4. Nonlinear Analysis and Derivation of ZK Equation

To study the small amplitude IAWs in the present model, the reductive perturbation method is introduced. Accordingly, the following new coordinates related to the none-static frame are introduced:

$$\left\{\begin{array}{c}X={ϵ}^{1/2}\left(x-\lambda t\right),\\ Y={ϵ}^{1/2}y,\\ \tau ={ϵ}^{3/2}t,\end{array}\right.$$

(25)

where $\lambda$ represents the phase velocity of the wave.
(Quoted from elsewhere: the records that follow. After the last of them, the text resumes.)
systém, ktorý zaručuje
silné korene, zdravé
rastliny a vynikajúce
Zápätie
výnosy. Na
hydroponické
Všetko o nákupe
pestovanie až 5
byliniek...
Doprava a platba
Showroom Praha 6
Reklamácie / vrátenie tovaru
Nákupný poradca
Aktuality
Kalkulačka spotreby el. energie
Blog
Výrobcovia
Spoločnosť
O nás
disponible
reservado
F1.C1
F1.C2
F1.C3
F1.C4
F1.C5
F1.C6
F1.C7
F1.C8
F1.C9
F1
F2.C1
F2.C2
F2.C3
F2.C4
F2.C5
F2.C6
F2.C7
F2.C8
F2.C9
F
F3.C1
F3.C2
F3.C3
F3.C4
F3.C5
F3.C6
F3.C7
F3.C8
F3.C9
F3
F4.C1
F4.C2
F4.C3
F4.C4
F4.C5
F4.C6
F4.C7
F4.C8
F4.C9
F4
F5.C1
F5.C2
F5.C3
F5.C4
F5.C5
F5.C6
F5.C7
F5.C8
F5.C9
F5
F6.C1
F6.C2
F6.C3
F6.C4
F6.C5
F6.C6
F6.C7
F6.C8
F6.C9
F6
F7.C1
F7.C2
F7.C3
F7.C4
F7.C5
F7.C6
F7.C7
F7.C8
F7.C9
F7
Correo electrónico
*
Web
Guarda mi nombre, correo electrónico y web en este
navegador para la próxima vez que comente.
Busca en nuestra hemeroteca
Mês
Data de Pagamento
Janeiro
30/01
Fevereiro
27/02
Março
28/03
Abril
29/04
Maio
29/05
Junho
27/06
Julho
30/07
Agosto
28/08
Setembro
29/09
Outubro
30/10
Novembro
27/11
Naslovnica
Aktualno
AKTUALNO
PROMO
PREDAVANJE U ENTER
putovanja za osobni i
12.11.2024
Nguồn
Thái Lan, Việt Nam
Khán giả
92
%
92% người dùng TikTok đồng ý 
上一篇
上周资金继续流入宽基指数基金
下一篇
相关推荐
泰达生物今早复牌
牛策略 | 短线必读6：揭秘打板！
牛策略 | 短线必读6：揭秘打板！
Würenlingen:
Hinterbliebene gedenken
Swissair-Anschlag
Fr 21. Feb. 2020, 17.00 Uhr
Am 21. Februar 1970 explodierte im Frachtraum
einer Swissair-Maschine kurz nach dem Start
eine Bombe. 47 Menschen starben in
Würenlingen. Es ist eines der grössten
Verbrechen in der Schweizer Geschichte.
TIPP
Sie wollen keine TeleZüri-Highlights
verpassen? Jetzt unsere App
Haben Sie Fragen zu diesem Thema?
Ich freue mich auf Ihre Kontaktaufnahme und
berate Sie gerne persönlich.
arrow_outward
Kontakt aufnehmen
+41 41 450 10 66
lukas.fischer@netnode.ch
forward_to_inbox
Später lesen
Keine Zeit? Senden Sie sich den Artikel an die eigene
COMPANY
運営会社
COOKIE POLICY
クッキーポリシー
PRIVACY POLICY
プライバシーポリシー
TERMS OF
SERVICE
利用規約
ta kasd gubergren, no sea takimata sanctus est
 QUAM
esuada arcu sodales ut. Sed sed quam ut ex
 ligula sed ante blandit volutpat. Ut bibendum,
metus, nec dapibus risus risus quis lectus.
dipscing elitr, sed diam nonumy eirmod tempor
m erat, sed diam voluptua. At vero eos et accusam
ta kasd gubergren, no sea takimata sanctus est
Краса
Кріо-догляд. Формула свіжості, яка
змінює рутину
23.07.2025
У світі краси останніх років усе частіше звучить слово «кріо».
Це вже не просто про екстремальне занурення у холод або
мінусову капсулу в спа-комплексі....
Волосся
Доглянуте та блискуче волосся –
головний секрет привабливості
The field dependent quantities are mentioned as

$$\left\{\begin{array}{c}n=1+ϵn_1+{ϵ}^2{n}_2+{ϵ}^3{n}_3+\cdots ,\\ \varphi =ϵ{\varphi }_1+{ϵ}^2{\varphi }_2+{ϵ}^3{\varphi }_3+\cdots ,\\ v_x=ϵv_{x1}+{ϵ}^2{v}_{x2}+{ϵ}^3{v}_{x3}+\cdots ,\\ v_y={ϵ}^{3/2}{v}_{y1}+{ϵ}^2{v}_{y2}+{ϵ}^{5/2}{v}_{y3}+\cdots ,\\ v_z={ϵ}^{3/2}{v}_{z1}+{ϵ}^2{v}_{z2}+{ϵ}^{5/2}{v}_{z3}+\cdots .\end{array}\right.$$

(26)

Substituting expansion (26) in Equations (13)–(17) and using Equation (25), we get the sets of expression in the order of expansion of $O\left({ϵ}^{\frac{3}{2}}\right)$, in the simplified form as following

$$\begin{array}{cc}\hfill n_1& =\frac{v_{x1}}{\lambda }=\frac{1}{{\lambda }^2-p_1}{\varphi }_1,\hfill \end{array}$$

(27)

$$\begin{array}{cc}\hfill v_{x1}& =\frac{{\varphi }_1}{\lambda }+\frac{p_1}{\lambda }{n}_1,\hfill \end{array}$$

(28)

$$\begin{array}{cc}\hfill v_{y1}& =0,\hfill \end{array}$$

(29)

$$\begin{array}{cc}\hfill \Omega v_{z1}& ={\partial }_Y{\varphi }_1+p_2{\partial }_Y{n}_1,\hfill \end{array}$$

(30)

and in the Poisson’s equation, the expansion order of $O\left({ϵ}^1\right)$ reads

$$n_1={\mu }_1{\varphi }_1.$$

(31)

Comparing Equations (27) and (31), we obtain the expression for phase velocity as follows:

$$\lambda =\sqrt{\frac{1}{{\mu }_1}+p_1}.$$

(32)

The phase velocity $\lambda$ is plotted against the nonextensive parameter q for different values of parallel component of anisotropic ion pressure $p_1$ as shown in Figure 2. One can see from Figure 2 that the lower values of nonextensive parameter q correspond to higher phase velocity, and phase velocity decreases when q is increased. Furthermore, the phase velocity becomes constant when q approaches to 1. Moreover, we observe from Figure 2 that the phase velocity increases with increasing the parallel anisotropic ion pressure $p_1$.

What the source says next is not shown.